### PROBLEM DETAILS:
Keep only the lines of the data below that contain "ingredients", and copy them.

Stored items
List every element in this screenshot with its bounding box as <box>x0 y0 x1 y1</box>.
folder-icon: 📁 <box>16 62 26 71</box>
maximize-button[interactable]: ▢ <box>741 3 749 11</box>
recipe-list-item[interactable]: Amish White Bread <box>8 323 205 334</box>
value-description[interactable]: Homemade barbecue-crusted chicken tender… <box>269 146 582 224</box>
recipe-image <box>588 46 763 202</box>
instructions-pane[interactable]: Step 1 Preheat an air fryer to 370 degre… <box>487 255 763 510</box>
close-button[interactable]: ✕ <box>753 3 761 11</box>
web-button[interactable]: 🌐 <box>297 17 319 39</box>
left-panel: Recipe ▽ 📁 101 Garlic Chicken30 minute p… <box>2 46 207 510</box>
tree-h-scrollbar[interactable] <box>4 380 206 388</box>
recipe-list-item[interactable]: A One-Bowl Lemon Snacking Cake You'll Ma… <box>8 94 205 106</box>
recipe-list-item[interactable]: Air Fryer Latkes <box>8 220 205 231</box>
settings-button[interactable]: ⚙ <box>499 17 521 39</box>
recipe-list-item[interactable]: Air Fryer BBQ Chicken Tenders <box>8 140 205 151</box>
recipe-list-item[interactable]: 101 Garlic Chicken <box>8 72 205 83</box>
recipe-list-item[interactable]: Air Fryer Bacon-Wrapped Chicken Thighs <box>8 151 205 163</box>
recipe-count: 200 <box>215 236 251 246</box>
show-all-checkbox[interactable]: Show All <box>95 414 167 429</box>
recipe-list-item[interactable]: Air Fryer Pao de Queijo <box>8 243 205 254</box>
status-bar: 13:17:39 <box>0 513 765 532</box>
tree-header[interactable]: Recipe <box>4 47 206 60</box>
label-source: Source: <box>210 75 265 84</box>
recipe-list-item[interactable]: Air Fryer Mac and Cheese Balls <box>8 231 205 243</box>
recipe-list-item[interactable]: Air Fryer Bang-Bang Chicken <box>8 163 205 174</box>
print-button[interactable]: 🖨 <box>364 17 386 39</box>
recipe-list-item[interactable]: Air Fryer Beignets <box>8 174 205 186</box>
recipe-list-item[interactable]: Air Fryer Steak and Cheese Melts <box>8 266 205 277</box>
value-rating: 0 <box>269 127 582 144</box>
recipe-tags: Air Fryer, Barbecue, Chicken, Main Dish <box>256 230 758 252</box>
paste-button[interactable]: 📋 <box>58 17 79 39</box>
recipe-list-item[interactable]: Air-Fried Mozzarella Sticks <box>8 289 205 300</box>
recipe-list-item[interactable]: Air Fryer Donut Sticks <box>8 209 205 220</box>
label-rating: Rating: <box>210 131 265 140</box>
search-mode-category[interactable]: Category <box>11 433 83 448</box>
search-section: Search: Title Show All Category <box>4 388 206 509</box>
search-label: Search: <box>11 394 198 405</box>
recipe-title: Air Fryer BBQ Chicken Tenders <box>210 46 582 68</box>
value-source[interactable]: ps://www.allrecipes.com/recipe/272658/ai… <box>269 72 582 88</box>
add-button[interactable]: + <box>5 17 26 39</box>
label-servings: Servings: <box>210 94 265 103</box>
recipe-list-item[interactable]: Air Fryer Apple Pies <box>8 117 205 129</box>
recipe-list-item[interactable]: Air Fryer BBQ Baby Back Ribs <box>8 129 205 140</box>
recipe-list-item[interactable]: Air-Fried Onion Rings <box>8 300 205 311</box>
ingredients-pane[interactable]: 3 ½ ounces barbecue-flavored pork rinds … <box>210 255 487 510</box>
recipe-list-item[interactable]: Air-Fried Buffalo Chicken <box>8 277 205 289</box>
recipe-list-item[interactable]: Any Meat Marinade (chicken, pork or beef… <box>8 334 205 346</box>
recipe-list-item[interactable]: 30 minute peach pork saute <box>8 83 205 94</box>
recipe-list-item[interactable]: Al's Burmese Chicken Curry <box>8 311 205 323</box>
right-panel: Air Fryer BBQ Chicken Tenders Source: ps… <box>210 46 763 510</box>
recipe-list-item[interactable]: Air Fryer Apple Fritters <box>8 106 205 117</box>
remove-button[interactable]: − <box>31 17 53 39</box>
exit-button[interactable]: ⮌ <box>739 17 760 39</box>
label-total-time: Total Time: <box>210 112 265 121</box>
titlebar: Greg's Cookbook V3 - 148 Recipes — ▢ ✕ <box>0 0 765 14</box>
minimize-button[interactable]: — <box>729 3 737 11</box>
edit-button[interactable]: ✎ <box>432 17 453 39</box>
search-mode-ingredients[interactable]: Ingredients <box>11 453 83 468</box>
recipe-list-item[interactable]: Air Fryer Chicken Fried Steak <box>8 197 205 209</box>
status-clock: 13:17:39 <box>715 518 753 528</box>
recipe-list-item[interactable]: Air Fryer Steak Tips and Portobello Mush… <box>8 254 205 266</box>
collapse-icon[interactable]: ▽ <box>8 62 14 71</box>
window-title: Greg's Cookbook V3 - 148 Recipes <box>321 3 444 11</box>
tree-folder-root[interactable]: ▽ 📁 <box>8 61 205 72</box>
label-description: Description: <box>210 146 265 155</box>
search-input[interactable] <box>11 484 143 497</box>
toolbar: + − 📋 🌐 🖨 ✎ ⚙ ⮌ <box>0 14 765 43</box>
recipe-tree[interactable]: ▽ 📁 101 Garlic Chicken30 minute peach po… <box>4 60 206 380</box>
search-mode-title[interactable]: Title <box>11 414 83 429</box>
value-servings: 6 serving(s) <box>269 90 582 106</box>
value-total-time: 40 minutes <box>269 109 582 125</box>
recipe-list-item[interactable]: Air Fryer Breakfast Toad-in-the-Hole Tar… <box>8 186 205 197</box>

### FINAL ANSWER:
ingredients-pane[interactable]: 3 ½ ounces barbecue-flavored pork rinds … <box>210 255 487 510</box>
search-mode-ingredients[interactable]: Ingredients <box>11 453 83 468</box>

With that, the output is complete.